━━━ MATERIAL PROVIDED ━━━

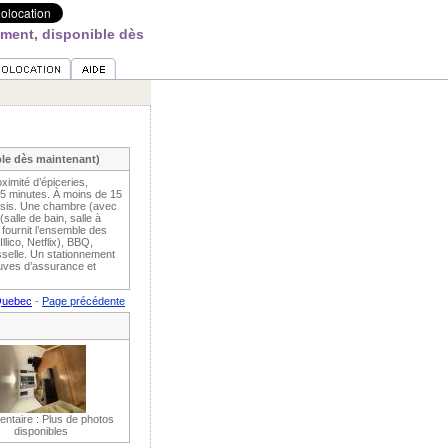
ement, disponible dès
ble dès maintenant)
mité d’épiceries,
 5 minutes. À moins de 15
essis. Une chambre (avec
salle de bain, salle à
fournit l’ensemble des
llico, Netflix), BBQ,
sselle. Un stationnement
euves d’assurance et
 Quebec
-
Page précédente
taire : Plus de photos
disponibles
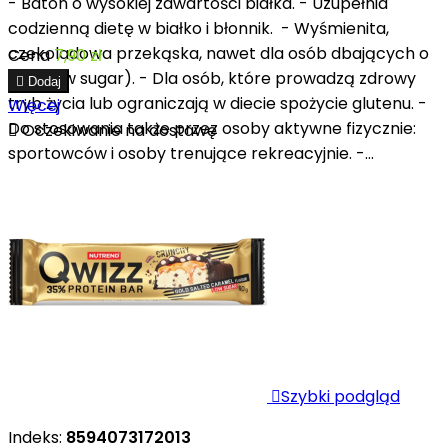
- Baton o wysokiej zawartości białka. - Uzupełnia
codzienną dietę w białko i błonnik. - Wyśmienita,
czekoladowa przekąska, nawet dla osób dbających o
Cena
7,90 zł
linię (low sugar). - Dla osób, które prowadzą zdrowy

Dodaj
tryb życia lub ograniczają w diecie spożycie glutenu. -
Więcej
Do stosowania także przez osoby aktywne fizycznie:

Oczekiwanie na dostawę
sportowców i osoby trenujące rekreacyjnie. -...

Szybki podgląd
Indeks:
8594073172013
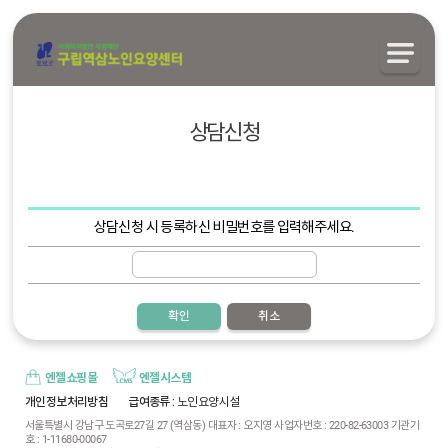
상담신청
상담신청 시 등록하신 비밀번호를 입력해주세요.
확인
취소
엔젤쇼핑몰
엔젤시스템
개인정보처리방침
급여종류
: 노인요양시설
서울특별시 강남구 도곡로27길 27 (역삼동) 대표자 : 오지영 사업자번호 : 220-82-63003 기관기
호 : 1-11680-00067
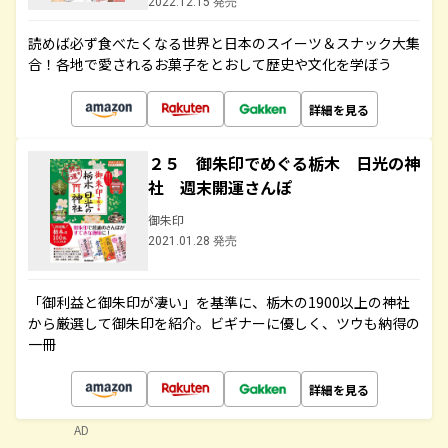
2022.12.15 発売
読めば必ず食べたくなる世界と日本のスイーツ＆スナック大集
合！各地で愛されるお菓子をとおして歴史や文化を学ぼう
詳細を見る
２５ 御朱印でめぐる栃木 日光の神
社 週末開運さんぽ
御朱印
2021.01.28 発売
「御利益と御朱印が凄い」を基準に、栃木の1900以上の神社
から厳選して御朱印を紹介。ビギナーに優しく、ツウも納得の
一冊
詳細を見る
AD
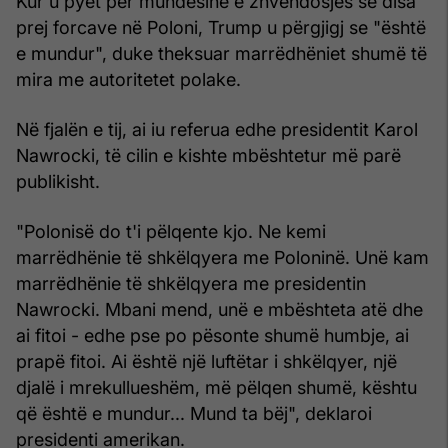
Kur u pyet për mundësinë e zhvendosjes së disa
prej forcave në Poloni, Trump u përgjigj se "është
e mundur", duke theksuar marrëdhëniet shumë të
mira me autoritetet polake.
Në fjalën e tij, ai iu referua edhe presidentit Karol
Nawrocki, të cilin e kishte mbështetur më parë
publikisht.
"Polonisë do t'i pëlqente kjo. Ne kemi
marrëdhënie të shkëlqyera me Poloninë. Unë kam
marrëdhënie të shkëlqyera me presidentin
Nawrocki. Mbani mend, unë e mbështeta atë dhe
ai fitoi - edhe pse po pësonte shumë humbje, ai
prapë fitoi. Ai është një luftëtar i shkëlqyer, një
djalë i mrekullueshëm, më pëlqen shumë, kështu
që është e mundur... Mund ta bëj", deklaroi
presidenti amerikan.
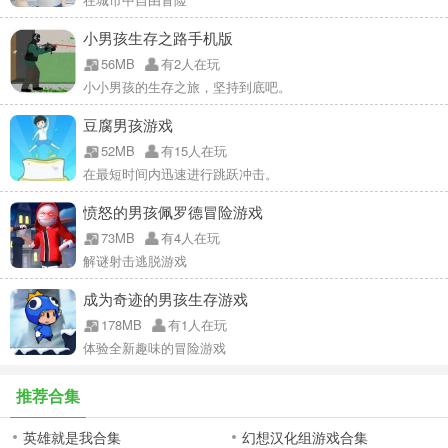
小男孩生存之路手机版
56MB
有2人在玩
小小男孩的生存之旅，坚持到底吧。
豆腐男孩游戏
52MB
有15人在玩
在最短时间内迅速进行跳跃冲击。
愤怒的男孩佩罗德冒险游戏
73MB
有4人在玩
解谜射击逃脱游戏
成为奇迹的男孩生存游戏
178MB
有1人在玩
体验全新趣味的冒险游戏
推荐合集
英雄就是我合集
幻想汉化组游戏合集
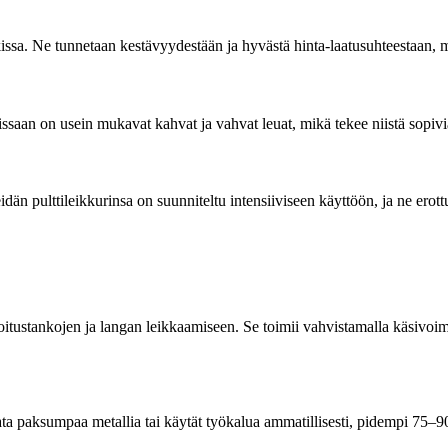
kissa. Ne tunnetaan kestävyydestään ja hyvästä hinta-laatusuhteestaan, mi
ssaan on usein mukavat kahvat ja vahvat leuat, mikä tekee niistä sopivi
dän pulttileikkurinsa on suunniteltu intensiiviseen käyttöön, ja ne erot
udoitustankojen ja langan leikkaamiseen. Se toimii vahvistamalla käsivoi
ikata paksumpaa metallia tai käytät työkalua ammatillisesti, pidempi 75–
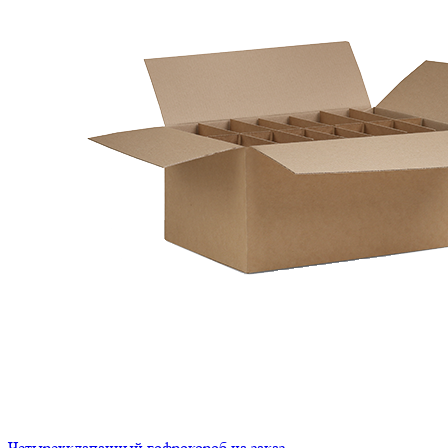
Четырехклапанный гофрокороб на заказ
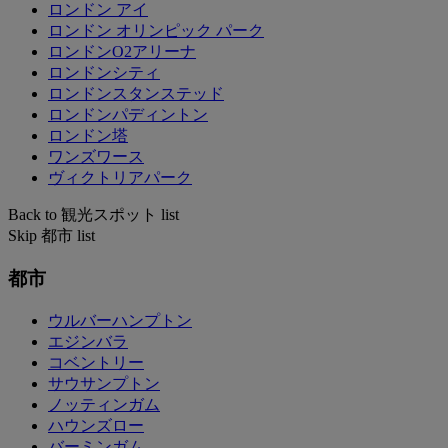
ロンドン アイ
ロンドン オリンピック パーク
ロンドンO2アリーナ
ロンドンシティ
ロンドンスタンステッド
ロンドンパディントン
ロンドン塔
ワンズワース
ヴィクトリアパーク
Back to 観光スポット list
Skip 都市 list
都市
ウルバーハンプトン
エジンバラ
コベントリー
サウサンプトン
ノッティンガム
ハウンズロー
バーミンガム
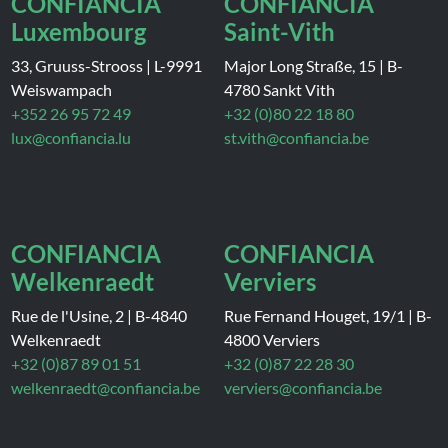
CONFIANCIA
CONFIANCIA
Luxembourg
Saint-Vith
33, Gruuss-Strooss
|
L-9991
Major Long Straße, 15
|
B-
Weiswampach
4780 Sankt Vith
+352 26 95 72 49
+32 (0)80 22 18 80
lux@confiancia.lu
st.vith@confiancia.be
CONFIANCIA
CONFIANCIA
Welkenraedt
Verviers
Rue de l'Usine, 2
|
B-4840
Rue Fernand Houget, 19/1
|
B-
Welkenraedt
4800 Verviers
+32 (0)87 89 01 51
+32 (0)87 22 28 30
welkenraedt@confiancia.be
verviers@confiancia.be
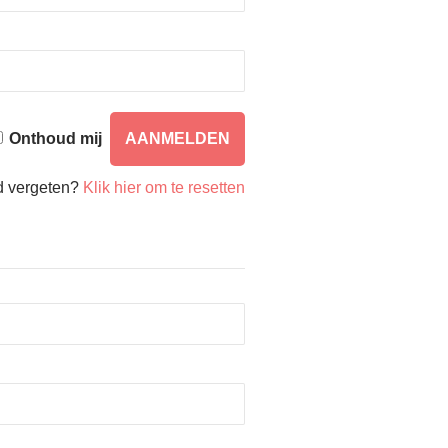
Onthoud mij
 vergeten?
Klik hier om te resetten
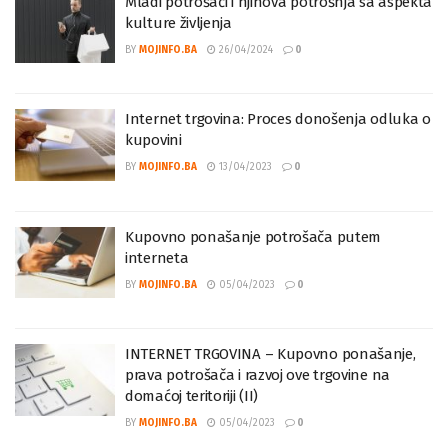
Mladi potrošači i njihova potrošnja sa aspekta
kulture življenja
BY
MOJINFO.BA
26/04/2024
0
Internet trgovina: Proces donošenja odluka o
kupovini
BY
MOJINFO.BA
13/04/2023
0
Kupovno ponašanje potrošača putem
interneta
BY
MOJINFO.BA
05/04/2023
0
INTERNET TRGOVINA – Kupovno ponašanje,
prava potrošača i razvoj ove trgovine na
domaćoj teritoriji (II)
BY
MOJINFO.BA
05/04/2023
0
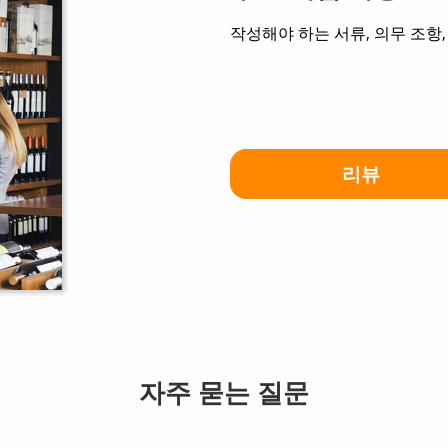
작성해야 하는 서류, 의무 조항
리뷰
자주 묻는 질문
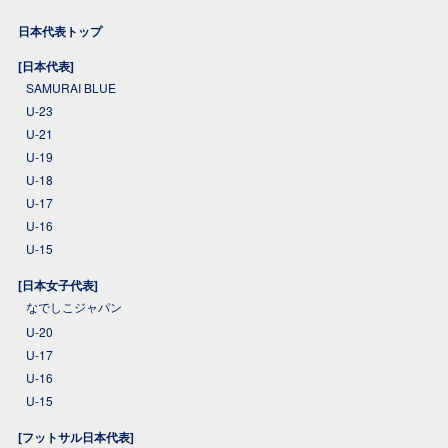
日本代表トップ
[日本代表]
SAMURAI BLUE
U-23
U-21
U-19
U-18
U-17
U-16
U-15
[日本女子代表]
なでしこジャパン
U-20
U-17
U-16
U-15
[フットサル日本代表]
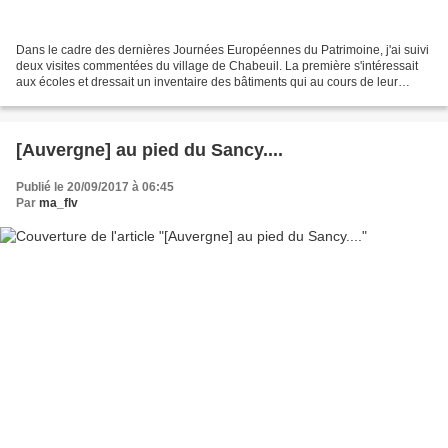
Dans le cadre des dernières Journées Européennes du Patrimoine, j'ai suivi
deux visites commentées du village de Chabeuil. La première s'intéressait
aux écoles et dressait un inventaire des bâtiments qui au cours de leur
histoire avaient servi d'école......
[Auvergne] au pied du Sancy....
Publié le 20/09/2017 à 06:45
Par
ma_flv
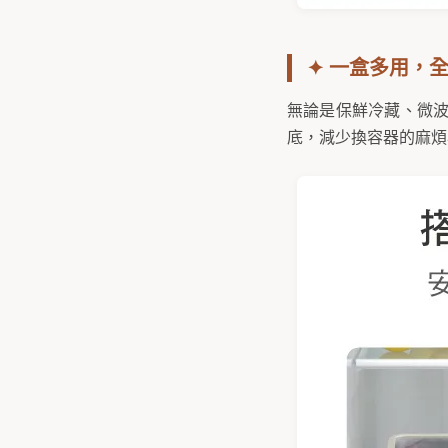
✦ 一盒多用，
無論是保鮮冷藏、微波
底，減少換容器的麻煩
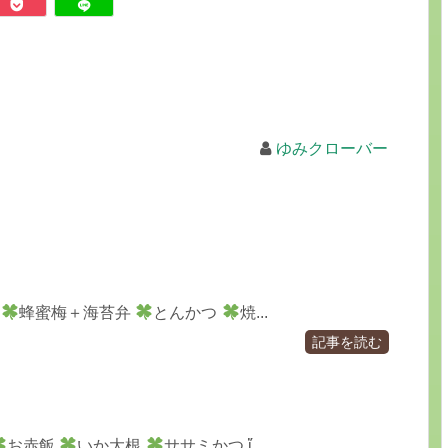
ゆみクローバー
♪
蜂蜜梅＋海苔弁
とんかつ
焼...
記事を読む
お赤飯
いか大根
ササミかつ ἴ...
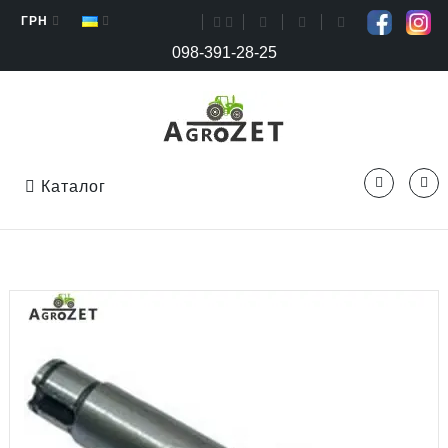
ГРН
098-391-28-25
Каталог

━━━

◆ **BRIEF**: Only the pictures in the listing above get left out; print everything else exactly.

◆ **TASK ANSWER**:
ement, disponible dès
ble dès maintenant)
mité d’épiceries,
 5 minutes. À moins de 15
essis. Une chambre (avec
salle de bain, salle à
fournit l’ensemble des
llico, Netflix), BBQ,
sselle. Un stationnement
euves d’assurance et
 Quebec
-
Page précédente
taire : Plus de photos
disponibles
- Baton o wysokiej zawartości białka. - Uzupełnia
codzienną dietę w białko i błonnik. - Wyśmienita,
czekoladowa przekąska, nawet dla osób dbających o
Cena
7,90 zł
linię (low sugar). - Dla osób, które prowadzą zdrowy

Dodaj
tryb życia lub ograniczają w diecie spożycie glutenu. -
Więcej
Do stosowania także przez osoby aktywne fizycznie:

Oczekiwanie na dostawę
sportowców i osoby trenujące rekreacyjnie. -...

Szybki podgląd
Indeks:
8594073172013
상담신청
상담신청 시 등록하신 비밀번호를 입력해주세요.
확인
취소
엔젤쇼핑몰
엔젤시스템
개인정보처리방침
급여종류
: 노인요양시설
서울특별시 강남구 도곡로27길 27 (역삼동) 대표자 : 오지영 사업자번호 : 220-82-63003 기관기
호 : 1-11680-00067
2022.12.15 発売
読めば必ず食べたくなる世界と日本のスイーツ＆スナック大集
合！各地で愛されるお菓子をとおして歴史や文化を学ぼう
詳細を見る
２５ 御朱印でめぐる栃木 日光の神
社 週末開運さんぽ
御朱印
2021.01.28 発売
「御利益と御朱印が凄い」を基準に、栃木の1900以上の神社
から厳選して御朱印を紹介。ビギナーに優しく、ツウも納得の
一冊
詳細を見る
AD
Kur u pyet për mundësinë e zhvendosjes së disa
prej forcave në Poloni, Trump u përgjigj se "është
e mundur", duke theksuar marrëdhëniet shumë të
mira me autoritetet polake.
Në fjalën e tij, ai iu referua edhe presidentit Karol
Nawrocki, të cilin e kishte mbështetur më parë
publikisht.
"Polonisë do t'i pëlqente kjo. Ne kemi
marrëdhënie të shkëlqyera me Poloninë. Unë kam
marrëdhënie të shkëlqyera me presidentin
Nawrocki. Mbani mend, unë e mbështeta atë dhe
ai fitoi - edhe pse po pësonte shumë humbje, ai
prapë fitoi. Ai është një luftëtar i shkëlqyer, një
djalë i mrekullueshëm, më pëlqen shumë, kështu
që është e mundur... Mund ta bëj", deklaroi
presidenti amerikan.
小男孩生存之路手机版
56MB
有2人在玩
小小男孩的生存之旅，坚持到底吧。
豆腐男孩游戏
52MB
有15人在玩
在最短时间内迅速进行跳跃冲击。
愤怒的男孩佩罗德冒险游戏
73MB
有4人在玩
解谜射击逃脱游戏
成为奇迹的男孩生存游戏
178MB
有1人在玩
体验全新趣味的冒险游戏
推荐合集
英雄就是我合集
幻想汉化组游戏合集
kissa. Ne tunnetaan kestävyydestään ja hyvästä hinta-laatusuhteestaan, mi
ssaan on usein mukavat kahvat ja vahvat leuat, mikä tekee niistä sopivi
dän pulttileikkurinsa on suunniteltu intensiiviseen käyttöön, ja ne erot
udoitustankojen ja langan leikkaamiseen. Se toimii vahvistamalla käsivoi
ikata paksumpaa metallia tai käytät työkalua ammatillisesti, pidempi 75–
Четырехклапанный гофрокороб на заказ
ロンドン アイ
ロンドン オリンピック パーク
ロンドンO2アリーナ
ロンドンシティ
ロンドンスタンステッド
ロンドンパディントン
ロンドン塔
ワンズワース
ヴィクトリアパーク
Back to 観光スポット list
Skip 都市 list
都市
ウルバーハンプトン
エジンバラ
コベントリー
サウサンプトン
ノッティンガム
ハウンズロー
バーミンガム
CONFIANCIA
CONFIANCIA
Luxembourg
Saint-Vith
33, Gruuss-Strooss
|
L-9991
Major Long Straße, 15
|
B-
Weiswampach
4780 Sankt Vith
+352 26 95 72 49
+32 (0)80 22 18 80
lux@confiancia.lu
st.vith@confiancia.be
CONFIANCIA
CONFIANCIA
Welkenraedt
Verviers
Rue de l'Usine, 2
|
B-4840
Rue Fernand Houget, 19/1
|
B-
Welkenraedt
4800 Verviers
+32 (0)87 89 01 51
+32 (0)87 22 28 30
welkenraedt@confiancia.be
verviers@confiancia.be
Onthoud mij
 vergeten?
Klik hier om te resetten
Mladi potrošači i njihova potrošnja sa aspekta
kulture življenja
BY
MOJINFO.BA
26/04/2024
0
Internet trgovina: Proces donošenja odluka o
kupovini
BY
MOJINFO.BA
13/04/2023
0
Kupovno ponašanje potrošača putem
interneta
BY
MOJINFO.BA
05/04/2023
0
INTERNET TRGOVINA – Kupovno ponašanje,
prava potrošača i razvoj ove trgovine na
domaćoj teritoriji (II)
BY
MOJINFO.BA
05/04/2023
0
작성해야 하는 서류, 의무 조항
리뷰
자주 묻는 질문
日本代表トップ
[日本代表]
SAMURAI BLUE
U-23
U-21
U-19
U-18
U-17
U-16
U-15
[日本女子代表]
なでしこジャパン
U-20
U-17
U-16
U-15
[フットサル日本代表]
Dans le cadre des dernières Journées Européennes du Patrimoine, j'ai suivi
deux visites commentées du village de Chabeuil. La première s'intéressait
aux écoles et dressait un inventaire des bâtiments qui au cours de leur
histoire avaient servi d'école......
[Auvergne] au pied du Sancy....
Publié le 20/09/2017 à 06:45
Par
ma_flv
✦ 一盒多用，
無論是保鮮冷藏、微波
底，減少換容器的麻煩
ゆみクローバー
♪
蜂蜜梅＋海苔弁
とんかつ
焼...
記事を読む
お赤飯
いか大根
ササミかつ ἴ...
ГРН
098-391-28-25
Каталог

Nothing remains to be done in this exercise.